__Available data__.
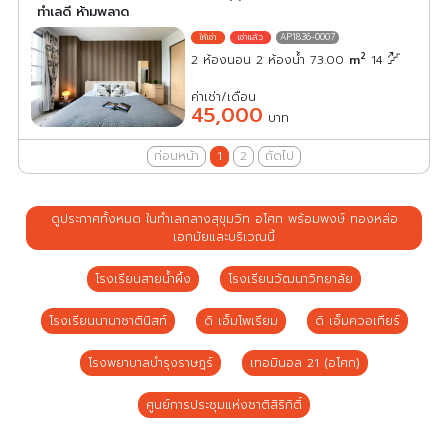
ทำเลดี ห้ามพลาด
AP1836-0007
2
2 ห้องนอน 2 ห้องน้ำ 73.00
m
14
ค่าเช่า/เดือน
45,000
บาท
ก่อนหน้า
1
2
ถัดไป
ดูประกาศทั้งหมด ในทำเลกลางสุขุมวิท อโศก พร้อมพงษ์ ทองหล่อ
เอกมัยและบริเวณนี้
โรงเรียนสายน้ำผึ้ง
โรงเรียนวัฒนาวิทยาลัย
โรงเรียนนานาชาตินิสท์
ดิ เอ็มโพเรียม
ดิ เอ็มควอเทียร์
โรงพยาบาลบำรุงราษฎร์
เทอมินอล 21 (อโศก)
ศูนย์การประชุมแห่งชาติสิริกิติ์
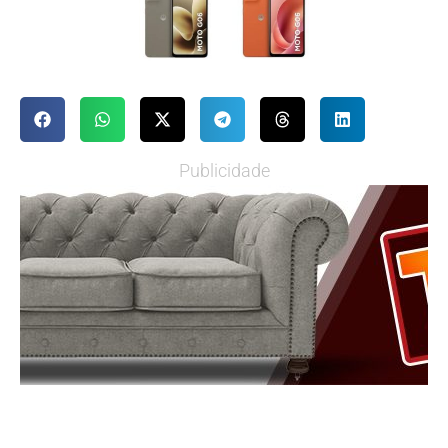
Publicidade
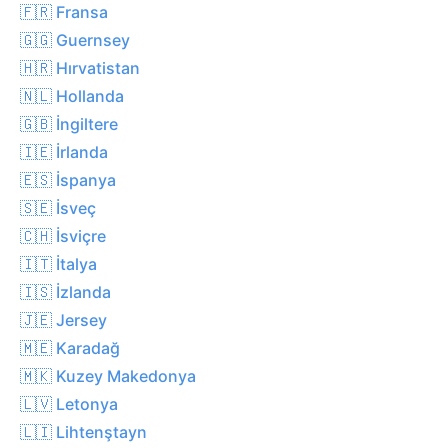
🇫🇷 Fransa
🇬🇬 Guernsey
🇭🇷 Hırvatistan
🇳🇱 Hollanda
🇬🇧 İngiltere
🇮🇪 İrlanda
🇪🇸 İspanya
🇸🇪 İsveç
🇨🇭 İsviçre
🇮🇹 İtalya
🇮🇸 İzlanda
🇯🇪 Jersey
🇲🇪 Karadağ
🇲🇰 Kuzey Makedonya
🇱🇻 Letonya
🇱🇮 Lihtenştayn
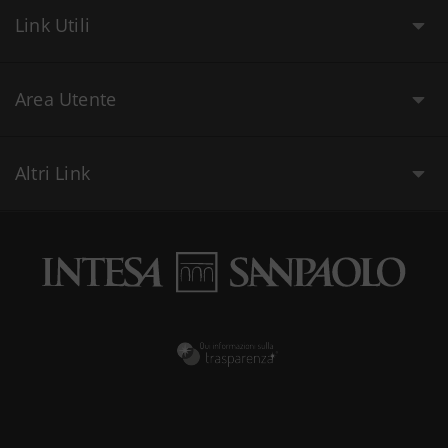
Link Utili
Area Utente
Altri Link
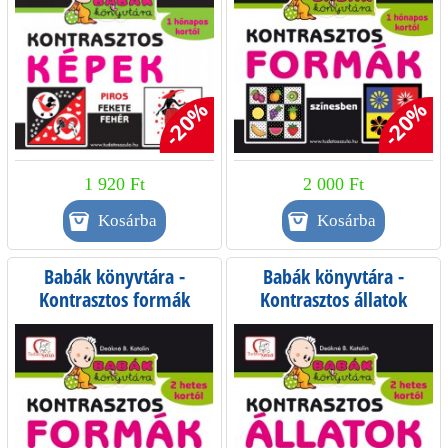
-20%
-20%
1 920 Ft
2 000 Ft
Babák könyvtára -
Babák könyvtára -
Kontrasztos formák
Kontrasztos állatok
fekete-fehérben
fekete-fehérben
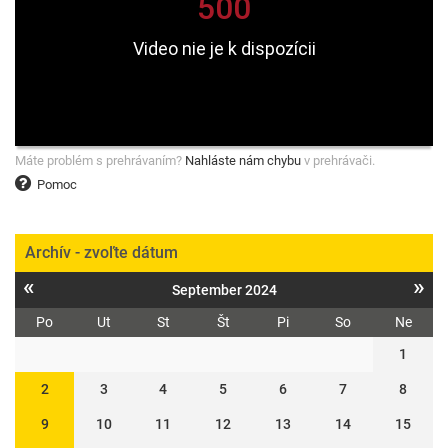
Máte problém s prehrávaním?
Nahláste nám chybu
v prehrávači.
Pomoc
Archív - zvoľte dátum
«
»
September 2024
Po
Ut
St
Št
Pi
So
Ne
1
2
3
4
5
6
7
8
9
10
11
12
13
14
15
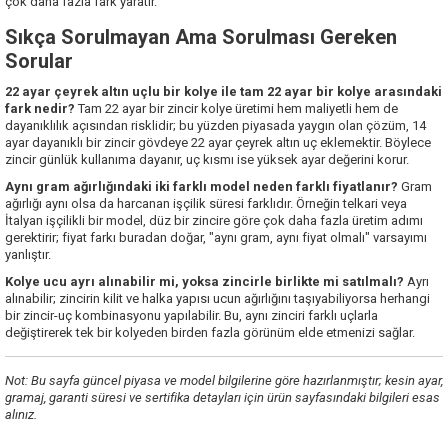
çok daha fazla fark yaratır.
Sıkça Sorulmayan Ama Sorulması Gereken
Sorular
22 ayar çeyrek altın uçlu bir kolye ile tam 22 ayar bir kolye arasındaki
fark nedir?
Tam 22 ayar bir zincir kolye üretimi hem maliyetli hem de
dayanıklılık açısından risklidir; bu yüzden piyasada yaygın olan çözüm, 14
ayar dayanıklı bir zincir gövdeye 22 ayar çeyrek altın uç eklemektir. Böylece
zincir günlük kullanıma dayanır, uç kısmı ise yüksek ayar değerini korur.
Aynı gram ağırlığındaki iki farklı model neden farklı fiyatlanır?
Gram
ağırlığı aynı olsa da harcanan işçilik süresi farklıdır. Örneğin telkari veya
İtalyan işçilikli bir model, düz bir zincire göre çok daha fazla üretim adımı
gerektirir; fiyat farkı buradan doğar, "aynı gram, aynı fiyat olmalı" varsayımı
yanlıştır.
Kolye ucu ayrı alınabilir mi, yoksa zincirle birlikte mi satılmalı?
Ayrı
alınabilir; zincirin kilit ve halka yapısı ucun ağırlığını taşıyabiliyorsa herhangi
bir zincir-uç kombinasyonu yapılabilir. Bu, aynı zinciri farklı uçlarla
değiştirerek tek bir kolyeden birden fazla görünüm elde etmenizi sağlar.
Not: Bu sayfa güncel piyasa ve model bilgilerine göre hazırlanmıştır; kesin ayar,
gramaj, garanti süresi ve sertifika detayları için ürün sayfasındaki bilgileri esas
alınız.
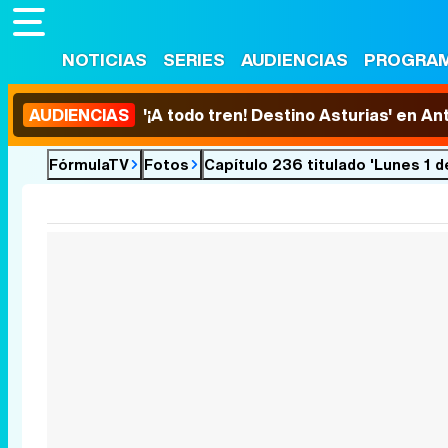
NOTICIAS
SERIES
AUDIENCIAS
PROGRA
AUDIENCIAS
'¡A todo tren! Destino Asturias' en An
FórmulaTV
Fotos
Capítulo 236 titulado 'Lunes 1 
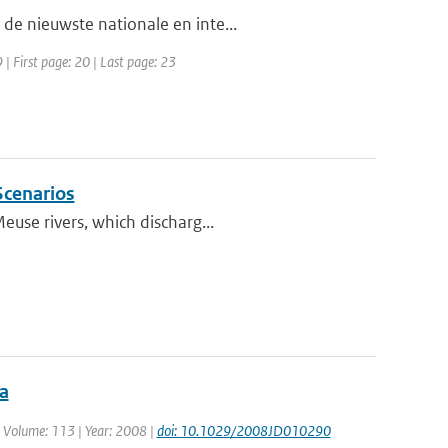
de nieuwste nationale en inte...
| First page: 20 | Last page: 23
Scenarios
euse rivers, which discharg...
ta
 | Volume: 113 | Year: 2008 |
doi: 10.1029/2008JD010290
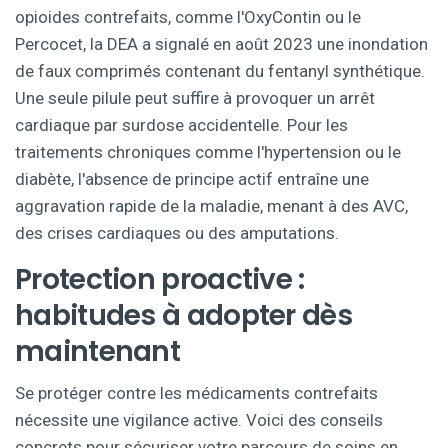
opioides contrefaits, comme l'OxyContin ou le
Percocet, la DEA a signalé en août 2023 une inondation
de faux comprimés contenant du fentanyl synthétique.
Une seule pilule peut suffire à provoquer un arrêt
cardiaque par surdose accidentelle. Pour les
traitements chroniques comme l'hypertension ou le
diabète, l'absence de principe actif entraîne une
aggravation rapide de la maladie, menant à des AVC,
des crises cardiaques ou des amputations.
Protection proactive :
habitudes à adopter dès
maintenant
Se protéger contre les médicaments contrefaits
nécessite une vigilance active. Voici des conseils
concrets pour sécuriser votre parcours de soins en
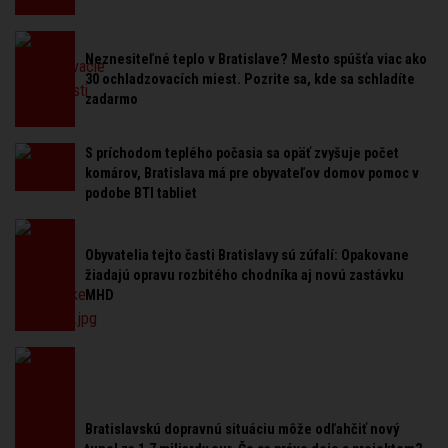
Neznesiteľné teplo v Bratislave? Mesto spúšťa viac ako
30 ochladzovacích miest. Pozrite sa, kde sa schladíte
zadarmo
S príchodom teplého počasia sa opäť zvyšuje počet
komárov, Bratislava má pre obyvateľov domov pomoc v
podobe BTI tabliet
Obyvatelia tejto časti Bratislavy sú zúfalí: Opakovane
žiadajú opravu rozbitého chodníka aj novú zastávku
MHD
Bratislavskú dopravnú situáciu môže odľahčiť nový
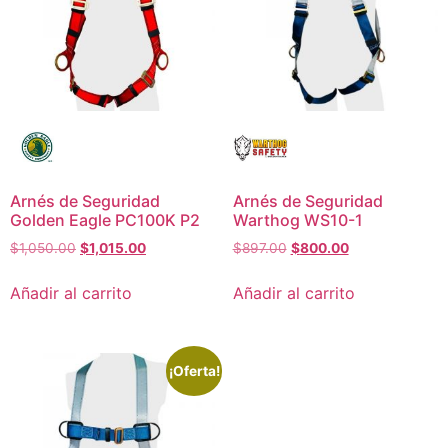
Arnés de Seguridad
Arnés de Seguridad
Golden Eagle PC100K P2
Warthog WS10-1
$
1,050.00
$
1,015.00
$
897.00
$
800.00
Añadir al carrito
Añadir al carrito
¡Oferta!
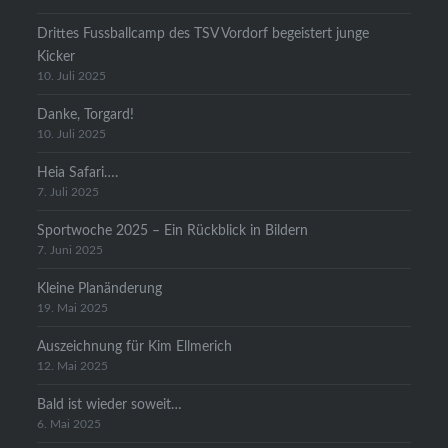
Drittes Fussballcamp des TSV Vordorf begeistert junge
Kicker
10. Juli 2025
Danke, Torgard!
10. Juli 2025
Heia Safari….
7. Juli 2025
Sportwoche 2025 – Ein Rückblick in Bildern
7. Juni 2025
Kleine Planänderung
19. Mai 2025
Auszeichnung für Kim Ellmerich
12. Mai 2025
Bald ist wieder soweit…
6. Mai 2025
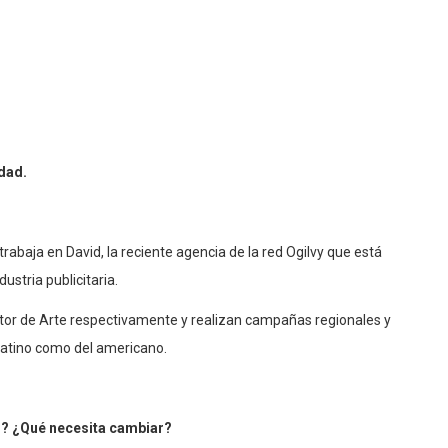
idad.
rabaja en David, la reciente agencia de la red Ogilvy que está
ustria publicitaria.
or de Arte respectivamente y realizan campañas regionales y
latino como del americano.
r? ¿Qué necesita cambiar?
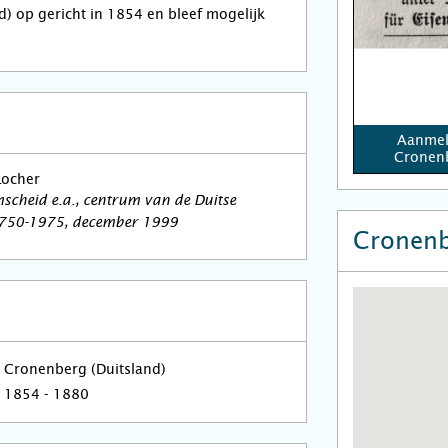
) op gericht in 1854 en bleef mogelijk
Aanmel
Cronenb
Locher
cheid e.a., centrum van de Duitse
1750-1975, december 1999
Cronenb
Cronenberg (Duitsland)
1854 - 1880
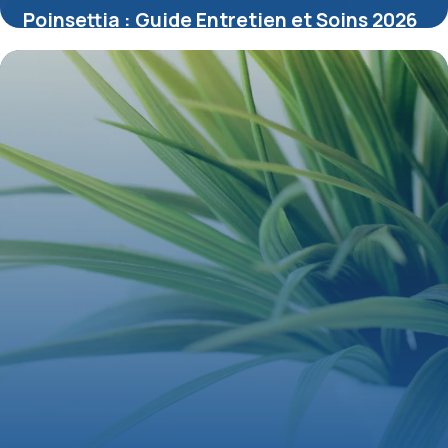
Poinsettia : Guide Entretien et Soins 2026
15 mai 2026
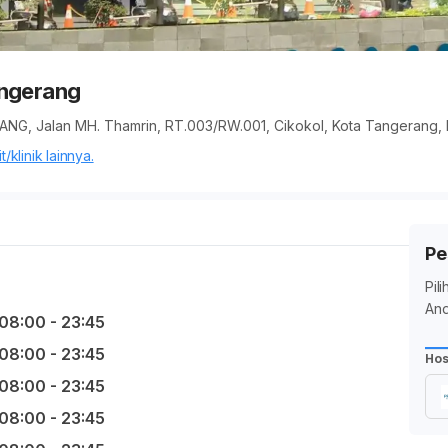
angerang
, Jalan MH. Thamrin, RT.003/RW.001, Cikokol, Kota Tangerang, 
/klinik lainnya.
Pe
Pil
And
08:00 - 23:45
08:00 - 23:45
Hos
08:00 - 23:45
08:00 - 23:45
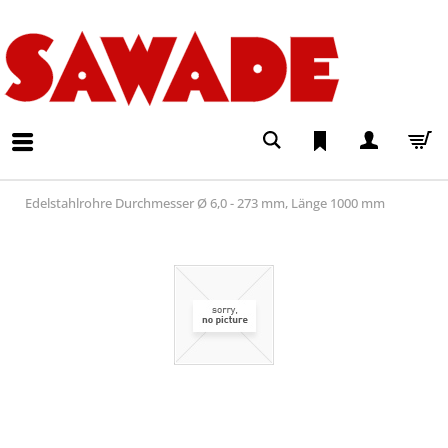
Edelstahlrohre Durchmesser Ø 6,0 - 273 mm, Länge 1000 mm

__What is being asked__. Lines holding the word "comme" are the answer; copy each one from the records above.

__Answer space__.
opioides contrefaits, comme l'OxyContin ou le
traitements chroniques comme l'hypertension ou le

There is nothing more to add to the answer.